Pero, en segundo lugar, se
desidentifica de, o rompe su ligazón exclusiva con su persona, de tal manera
que su «nueva» identidad, el ego, es una
combinación sinérgica de la persona y la sombra. De modo similar, para
descender al nivel del centauro, el individuo
extiende su identidad al cuerpo, al tiempo que se desidentifica del mero ego.

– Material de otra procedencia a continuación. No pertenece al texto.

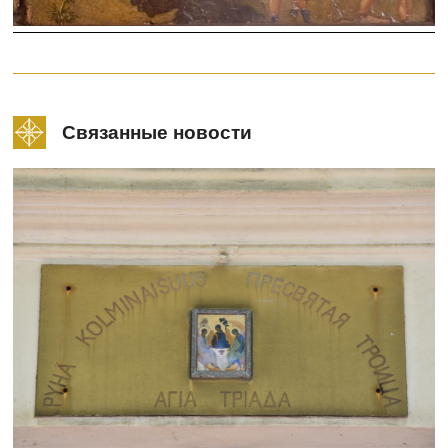
Связанные новости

En cada caso, no sólo nos expandimos hasta
lograr una identidad nueva y más amplia, sino que rompemos también una vieja,
que ya nos venía estrecha. De la
misma manera, nos «expandimos» hacia la identidad más amplia del ser
trascendente rompiendo con suavidad nuestra
identidad más estrecha con el mero centauro o abandonándola.
Nos desidentificamos del
centauro, pero en dirección a la profundidad y la expansión.
Así, a medida
que empezamos a establecer contacto con el testigo transpersonal, comenzamos a
abandonar nuestros problemas,
ansiedades y preocupaciones puramente personales. De hecho, ni siquiera
intentamos resolver nuestros problemas y
aflicciones, tal como seguramente lo haríamos en los niveles de la persona, del
ego o del centauro. Pues aquí, nuestra
única preocupación es observar nuestras aflicciones personales, darnos cuenta
de ellas simple o inocentemente, sin
juzgarlas, evitarías, dramatizarías, actuar sobre ellas ni justificarlas.
Cuando surge un sentimiento o una tendencia,
nos convertimos en sus testigos. Si surge una aversión hacia ese sentimiento,
somos testigos de eso. Si la
aversión nos provoca a su vez aversión, somos testigos de eso mismo. Nada hay
que hacer, pero si surge un hacer, lo
presenciamos. Permanecemos en una «conciencia sin elección» en medio de todas
las aflicciones.
Esto sólo es posible cuando
entendemos que ninguna de ellas constituye nuestro ser verdadero. Mientras
sigamos apegados a ellas, habrá un
esfuerzo por manipularías, por más sutil que sea. Al entender que no son el
centro ni el ser, ya no insultamos a nuestras
aflicciones, no clamamos contra ellas ni las tomamos a mal, no intentamos
rechazarlas, ni nos complacemos en ellas.
Cada cosa que hacemos por resolver una aflicción no hace más que reforzar la
ilusión de que somos precisamente esa
aflicción. Por eso, en última instancia, el intento de escapar de nuestras
aflicciones no hace más que perpetuarlas. Lo
que tanto nos perturba no es lo que nos aflige, sino el apego que le tenemos.
Nos identificamos con lo que
nos aflige, y ahí radica la verdadera dificultad.
En vez de
luchar contra lo que nos aflige, simplemente asumimos hacia ello la inocencia
de una desprendida imparcialidad. A los sabios y
los místicos les gusta equiparar esta condición de testigos a la de un espejo.
Reflejamos cualquier
sensación o pensamiento que surja, sin adherirnos ni rechazarlo, de la misma
manera que un espejo refleja, perfecta e imparcialmente,
cualquier cosa que pase ante él. Como dice Chuang-Tse: «El hombre perfecto
emplea su mente como un espejo, que
nada aferra, ni a nada se niega; recibe, pero no conserva».
Si de alguna
manera consigue alcanzar este tipo de presencia desprendida (lo cual exige
tiempo), podrá considerar los sucesos que
ocurren en el conjunto de su mente y su cuerpo con la misma imparcialidad con
que contempla las nubes que pasan
flotando por el cielo, el agua que se precipita en un torrente, la lluvia sobre
el tejado, o cualquier otro objeto que
aparezca en su campo perceptual. En otras palabras, su relación con el conjunto
de su mente y su cuerpo llega a
ser lo mismo que su relación con todos los demás objetos. Hasta ahora, ha
venido usando el conjunto de su mente y su
cuerpo como algo con lo cual mira el mundo. Por eso se apegó íntimamente a
ellos y se ató a su limitada perspectiva. Al
identificarse en exclusiva con ellos, se encontró ligado y esclavizado a sus
problemas, sus dolores y sus
aflicciones. Pero al mirarlos con persistencia, se da cuenta de que son meros
objetos de la conciencia; de hecho, objetos
del testigo transpersonal. «Tengo mente, cuerpo y emociones, pero no soy mente, cuerpo ni emociones.»